Climate-friendly combustion engine: Toyota is developing a prototype of a hydrogen car

Hydrogen drive without fuel cell
Climate-friendly combustion engine: Toyota is developing a prototype of a hydrogen car

The Toyota Corolla Cross H2 Concept

© Toyota Deutschland GmbH

Toyota has developed a climate-friendly car with a combustion engine. The Corolla Cross H2 Concept relies on the turbo engine of a Corolla and is powered by hydrogen. The hydrogen vehicle is said to have clear advantages over electric cars.

Vehicles with internal combustion engines using fossil fuels are to be withdrawn from sale in the future because they are considered to be harmful to the climate. Nevertheless, Toyota has developed the Corolla Cross H2 Concept, a car with an internal combustion engine, which is said to be climate-friendly. The concept vehicle presented on Tuesday is based on a hydrogen drive.

The Toyota Corolla Cross H2 Concept is a compact C-segment SUV model with a 1.6-liter turbocharged engine that burns hydrogen instead of gasoline. Toyota has installed the three-cylinder with high-pressure direct injection from the GR Corolla. The vehicle differs, for example, from the Mirai, the Japanese carmaker’s first production vehicle to date with a hydrogen drive – albeit with a fuel cell. The Mirai eventually converts hydrogen into electrical energy, powering an electric motor rather than an internal combustion engine.

Toyota states that the Corolla Cross H2 Concept can push zero-emission mobility faster. According to a press release from the company, it should also reduce refueling times and require less need for rare raw materials such as lithium and nickel than battery electric vehicles.

However, it is not yet clear whether the prototype will actually make it to the production car. The vehicle is currently being tested in northern Japan in winter conditions. Toyota expects a chance of commercialization of around 40 percent.

Toyota is testing hydrogen cars with internal combustion engines in motorsport

In motorsport, on the other hand, the car manufacturer sees greater opportunities for using hydrogen cars with combustion engines. In the Japanese Super Taikyu racing series, a hydrogen-powered GR Corolla H2 was in use for the entire time, as Toyota reports. According to the company, the test was successful.
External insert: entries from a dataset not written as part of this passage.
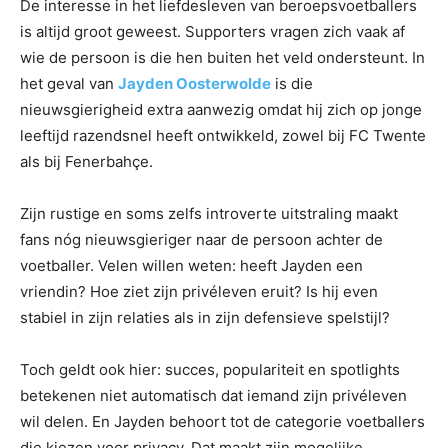
De interesse in het liefdesleven van beroepsvoetballers
is altijd groot geweest. Supporters vragen zich vaak af
wie de persoon is die hen buiten het veld ondersteunt. In
het geval van
Jayden Oosterwolde
is die
nieuwsgierigheid extra aanwezig omdat hij zich op jonge
leeftijd razendsnel heeft ontwikkeld, zowel bij FC Twente
als bij Fenerbahçe.
Zijn rustige en soms zelfs introverte uitstraling maakt
fans nóg nieuwsgieriger naar de persoon achter de
voetballer. Velen willen weten: heeft Jayden een
vriendin? Hoe ziet zijn privéleven eruit? Is hij even
stabiel in zijn relaties als in zijn defensieve spelstijl?
Toch geldt ook hier: succes, populariteit en spotlights
betekenen niet automatisch dat iemand zijn privéleven
wil delen. En Jayden behoort tot de categorie voetballers
die kiezen voor privacy. Dat maakt zijn mogelijke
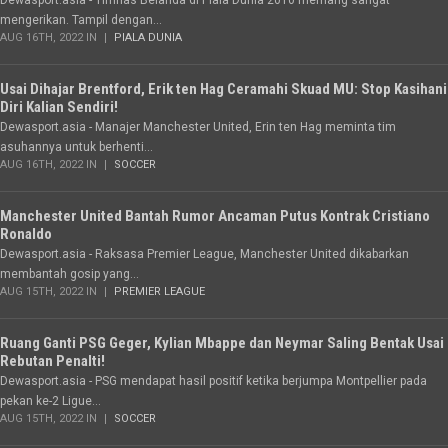
Dewasport.asia - Timnas Belanda di Piala Dunia 2010 memang sangat
mengerikan. Tampil dengan...
AUG 16TH, 2022 IN
PIALA DUNIA
Usai Dihajar Brentford, Erik ten Hag Ceramahi Skuad MU: Stop Kasihani
Diri Kalian Sendiri!
Dewasport.asia - Manajer Manchester United, Erin ten Hag meminta tim
asuhannya untuk berhenti...
AUG 16TH, 2022 IN
SOCCER
Manchester United Bantah Rumor Ancaman Putus Kontrak Cristiano
Ronaldo
Dewasport.asia - Raksasa Premier League, Manchester United dikabarkan
membantah gosip yang...
AUG 15TH, 2022 IN
PREMIER LEAGUE
Ruang Ganti PSG Geger, Kylian Mbappe dan Neymar Saling Bentak Usai
Rebutan Penalti!
Dewasport.asia - PSG mendapat hasil positif ketika berjumpa Montpellier pada
pekan ke-2 Ligue...
AUG 15TH, 2022 IN
SOCCER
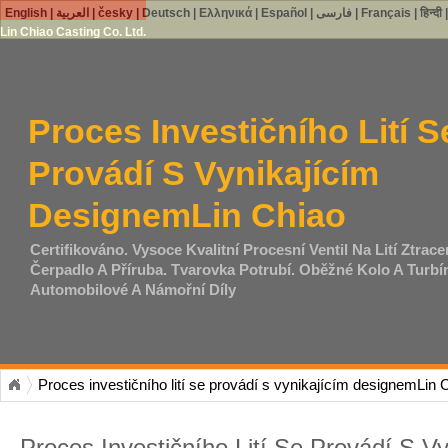
English
|
العربية
|
česky
|
Deutsch
|
Ελληνικά
|
Español
|
فارسی
|
Français
|
हिन्दी
Lin Chiao Casting Co. Ltd.
Proces Investičního Lití S
Provádí S Vynikajícím
DesignemLin Chiao
Certifikováno. Vysoce Kvalitní Procesní Ventil Na Lití Ztrac
Čerpadlo A Příruba. Tvarovka Potrubí. Oběžné Kolo A Turbí
Automobilové A Námořní Díly
Proces investičního lití se provádí s vynikajícím designemLin 
Proces Investičního Lití Se Provádí S V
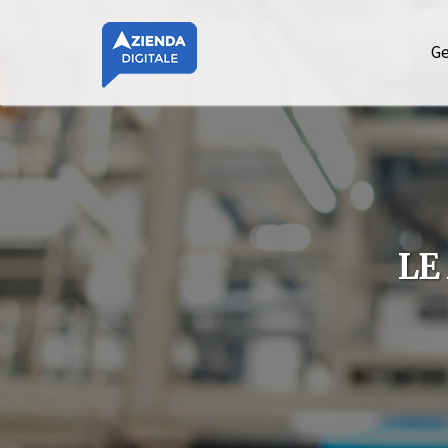
Ge
LE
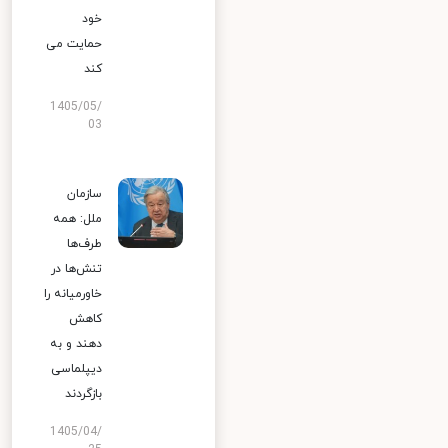
خود
حمایت می
کند
1405/05/
03
سازمان
ملل: همه
طرف‌ها
تنش‌ها در
خاورمیانه را
کاهش
دهند و به
دیپلماسی
بازگردند
1405/04/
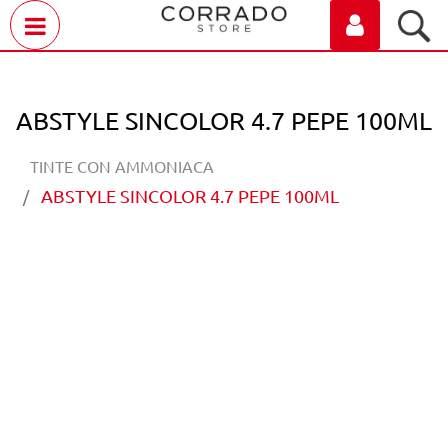
Open menu
ABSTYLE SINCOLOR 4.7 PEPE 100ML
TINTE CON AMMONIACA
ABSTYLE SINCOLOR 4.7 PEPE 100ML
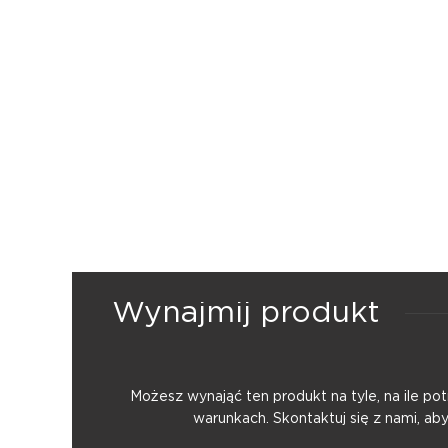
Wynajmij produkt
Możesz wynająć ten produkt na tyle, na ile p
warunkach. Skontaktuj się z nami, ab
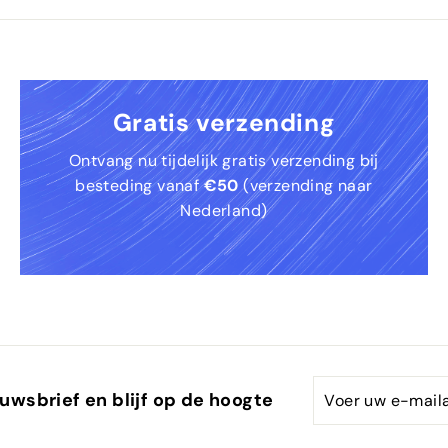
0
Gratis verzending
Ontvang nu tijdelijk gratis verzending bij
besteding vanaf
€50
(verzending naar
Nederland)
Voer
Abonneren
uwsbrief en blijf op de hoogte
uw
e-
The power has been increased by 24 percent and the torque by 33 percent – the performance is comparable to that of a conventional petrol engine. In addition, the range has been improved by around 30 percent and the refueling time has been reduced from almost 5 to 1.5 minutes.

Last August, with the GR Yaris H2, Toyota sent a vehicle model with a hydrogen-powered combustion engine from its own development onto European roads for the first time. The car was tested in a demonstration run as part of the Ypres Rally in Belgium. Toyota uses the racing events to further develop its technology. The car manufacturer’s product portfolio primarily includes petrol, diesel and hybrid vehicles. Pure electric vehicles, a plug-in hybrid vehicle and the Mirai, a hydrogen car, are also available.

Hydrogen-powered cars are rare

So far, hydrogen-powered cars have hardly been able to establish themselves on the market. In the past ten years, the number of hydrogen cars registered in Germany was less than 1,000. Currently, only two car models with fuel cells are registered as standard in Germany: the Toyota Mirai and the Hyundai Nexo. One reason for the manageable number of available hydrogen cars in Germany is the very small number of hydrogen filling stations. It is currently at 95.

As an alternative to petrol and diesel-powered combustion engines, which will no longer be allowed to be sold in the EU from 2035, the current range of hydrogen-powered cars is certainly not sufficient. Instead, battery-powered electric cars seem to be winning the race against hydrogen cars, while hydrogen propulsion is increasingly being used in the commercial vehicle segment.